**INPUT DATA**

_ _ _ _ _ _ _

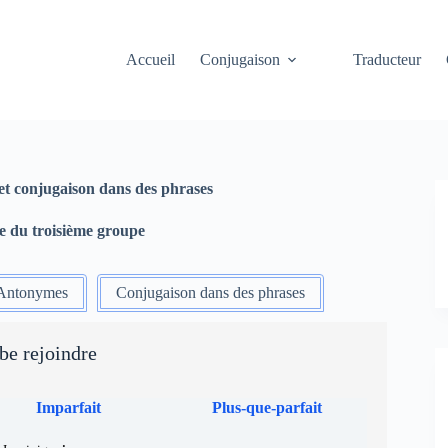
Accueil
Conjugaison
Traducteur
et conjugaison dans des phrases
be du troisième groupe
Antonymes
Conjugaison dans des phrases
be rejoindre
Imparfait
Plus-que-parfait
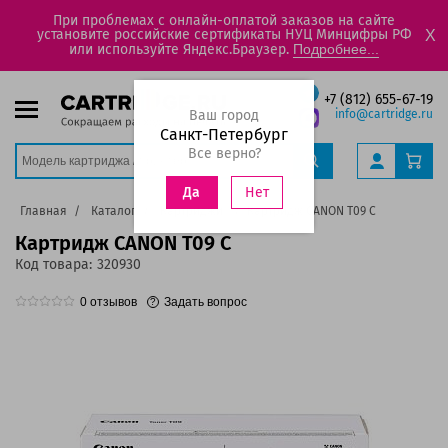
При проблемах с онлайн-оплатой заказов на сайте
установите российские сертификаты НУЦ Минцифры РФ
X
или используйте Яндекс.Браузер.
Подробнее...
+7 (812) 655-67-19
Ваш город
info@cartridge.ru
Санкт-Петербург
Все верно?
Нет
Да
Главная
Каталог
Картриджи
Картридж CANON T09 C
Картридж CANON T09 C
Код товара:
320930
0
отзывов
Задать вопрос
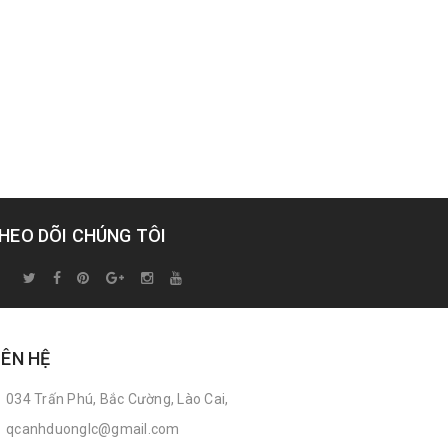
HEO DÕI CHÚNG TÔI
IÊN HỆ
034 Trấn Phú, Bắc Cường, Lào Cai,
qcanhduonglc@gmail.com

_ _ _ _ _ _ _

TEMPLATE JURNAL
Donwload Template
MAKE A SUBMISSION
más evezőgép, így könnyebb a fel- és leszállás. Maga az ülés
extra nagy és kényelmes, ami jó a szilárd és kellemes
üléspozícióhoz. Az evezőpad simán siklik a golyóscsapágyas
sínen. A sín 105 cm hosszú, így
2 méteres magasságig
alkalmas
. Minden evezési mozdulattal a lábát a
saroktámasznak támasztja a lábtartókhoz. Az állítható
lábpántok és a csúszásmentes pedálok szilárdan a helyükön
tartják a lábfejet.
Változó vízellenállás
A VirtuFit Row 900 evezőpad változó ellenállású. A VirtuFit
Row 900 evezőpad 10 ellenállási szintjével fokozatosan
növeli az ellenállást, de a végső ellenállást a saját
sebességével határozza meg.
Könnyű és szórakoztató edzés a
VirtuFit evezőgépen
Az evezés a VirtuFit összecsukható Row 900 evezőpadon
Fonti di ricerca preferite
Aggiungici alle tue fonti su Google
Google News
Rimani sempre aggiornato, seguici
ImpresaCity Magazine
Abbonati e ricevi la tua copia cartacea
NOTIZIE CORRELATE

_ _ _ _ _ _ _

**REQUIRED ACTION**
Your reply is to repeat, unchanged, the lines above running from the one with "Változó vízellenállás" up to and including the one with "NOTIZIE CORRELATE".

**SOLUTION BELOW**
Változó vízellenállás
A VirtuFit Row 900 evezőpad változó ellenállású. A VirtuFit
Row 900 evezőpad 10 ellenállási szintjével fokozatosan
növeli az ellenállást, de a végső ellenállást a saját
sebességével határozza meg.
Könnyű és szórakoztató edzés a
VirtuFit evezőgépen
Az evezés a VirtuFit összecsukható Row 900 evezőpadon
Fonti di ricerca preferite
Aggiungici alle tue fonti su Google
Google News
Rimani sempre aggiornato, seguici
ImpresaCity Magazine
Abbonati e ricevi la tua copia cartacea
NOTIZIE CORRELATE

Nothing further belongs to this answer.